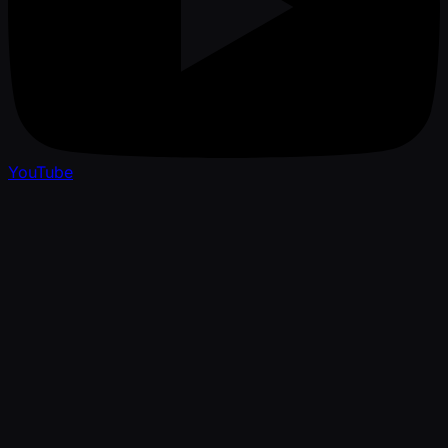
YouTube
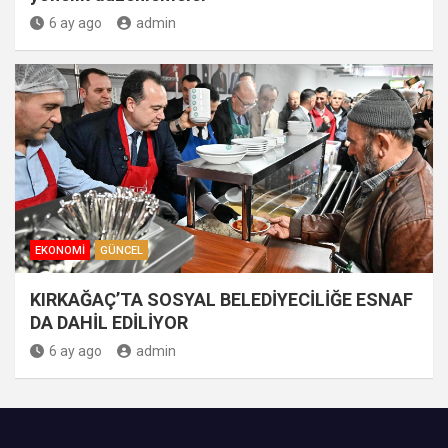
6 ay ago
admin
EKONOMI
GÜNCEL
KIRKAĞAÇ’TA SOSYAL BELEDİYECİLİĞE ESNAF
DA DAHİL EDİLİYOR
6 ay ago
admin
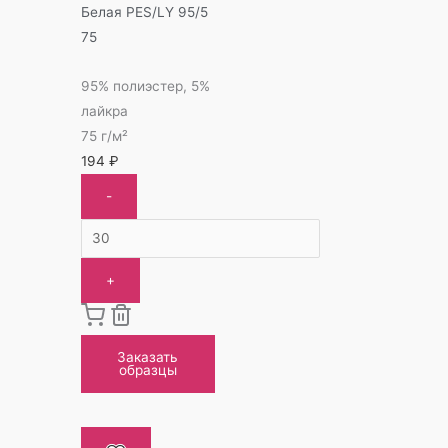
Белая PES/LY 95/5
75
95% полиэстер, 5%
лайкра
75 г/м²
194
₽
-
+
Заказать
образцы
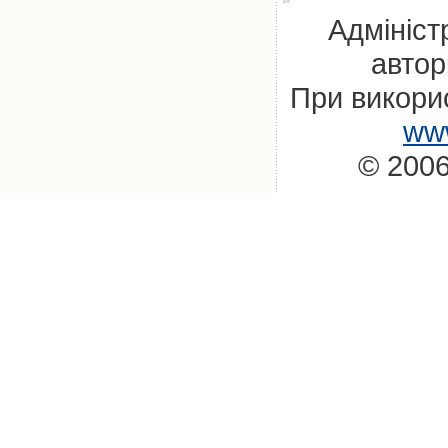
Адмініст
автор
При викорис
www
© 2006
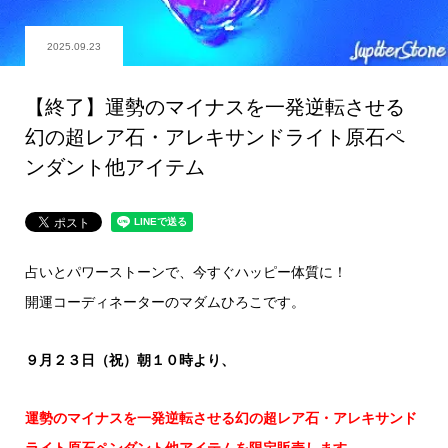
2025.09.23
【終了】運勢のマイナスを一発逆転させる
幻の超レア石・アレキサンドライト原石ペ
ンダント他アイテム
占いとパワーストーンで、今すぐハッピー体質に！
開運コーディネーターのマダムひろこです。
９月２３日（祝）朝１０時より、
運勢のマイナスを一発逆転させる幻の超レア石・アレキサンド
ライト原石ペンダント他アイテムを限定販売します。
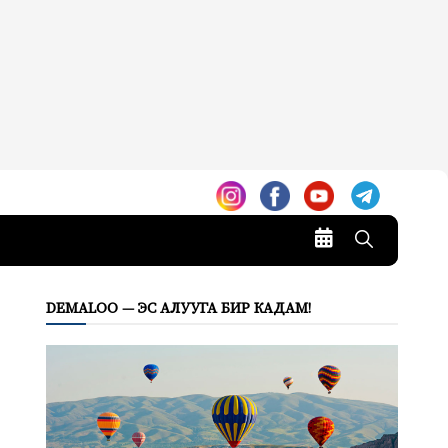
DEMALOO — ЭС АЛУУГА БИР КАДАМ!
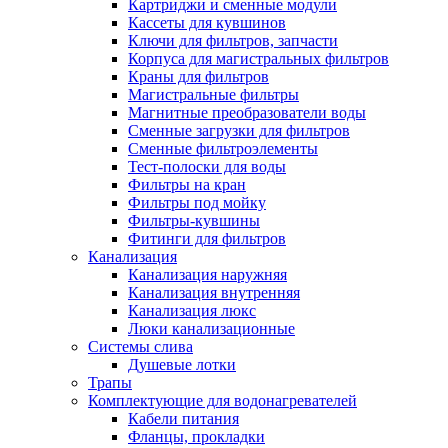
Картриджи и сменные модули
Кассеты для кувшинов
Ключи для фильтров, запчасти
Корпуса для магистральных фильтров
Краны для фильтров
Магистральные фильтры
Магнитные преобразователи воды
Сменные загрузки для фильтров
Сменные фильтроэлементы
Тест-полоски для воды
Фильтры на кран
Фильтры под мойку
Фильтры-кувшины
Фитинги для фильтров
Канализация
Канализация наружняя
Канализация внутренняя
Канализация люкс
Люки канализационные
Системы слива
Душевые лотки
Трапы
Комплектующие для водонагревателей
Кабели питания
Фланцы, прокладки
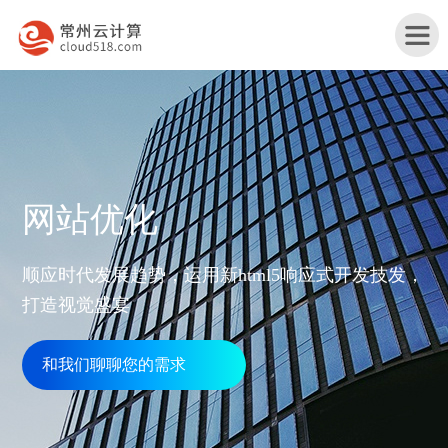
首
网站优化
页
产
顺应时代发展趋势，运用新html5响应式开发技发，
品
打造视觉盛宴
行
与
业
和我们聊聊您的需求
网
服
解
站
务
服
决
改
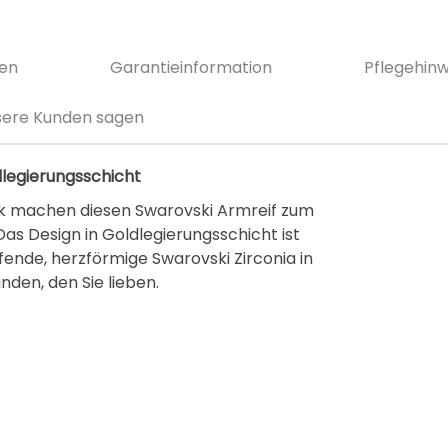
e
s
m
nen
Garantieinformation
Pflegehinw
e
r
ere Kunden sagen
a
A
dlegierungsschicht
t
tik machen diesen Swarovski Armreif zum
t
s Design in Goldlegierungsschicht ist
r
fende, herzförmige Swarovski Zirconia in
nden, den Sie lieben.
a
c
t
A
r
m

### Try it
Beginning at the line above that contains "Белая PES/LY 95/5" and going on through the line that contains "fende, herzförmige Swarovski Zirconia in", please copy every line exactly, leaving the pictures out and adding nothing.

### Expected answer
Белая PES/LY 95/5
75
95% полиэстер, 5%
лайкра
75 г/м²
194
₽
-
+
Заказать
образцы
Адмініст
автор
При викорис
www
© 2006
2025.09.23
【終了】運勢のマイナスを一発逆転させる
幻の超レア石・アレキサンドライト原石ペ
ンダント他アイテム
占いとパワーストーンで、今すぐハッピー体質に！
開運コーディネーターのマダムひろこです。
９月２３日（祝）朝１０時より、
運勢のマイナスを一発逆転させる幻の超レア石・アレキサンド
ライト原石ペンダント他アイテムを限定販売します。
DEMALOO — ЭС АЛУУГА БИР КАДАМ!
Картриджи и сменные модули
Кассеты для кувшинов
Ключи для фильтров, запчасти
Корпуса для магистральных фильтров
Краны для фильтров
Магистральные фильтры
Магнитные преобразователи воды
Сменные загрузки для фильтров
Сменные фильтроэлементы
Тест-полоски для воды
Фильтры на кран
Фильтры под мойку
Фильтры-кувшины
Фитинги для фильтров
Канализация
Канализация наружняя
Канализация внутренняя
Канализация люкс
Люки канализационные
Системы слива
Душевые лотки
Трапы
Комплектующие для водонагревателей
Кабели питания
Фланцы, прокладки
首
网站优化
页
产
顺应时代发展趋势，运用新html5响应式开发技发，
品
打造视觉盛宴
行
与
业
和我们聊聊您的需求
网
服
解
站
务
服
决
改
e
s
m
nen
Garantieinformation
Pflegehinw
e
r
ere Kunden sagen
a
A
dlegierungsschicht
t
tik machen diesen Swarovski Armreif zum
t
s Design in Goldlegierungsschicht ist
r
fende, herzförmige Swarovski Zirconia in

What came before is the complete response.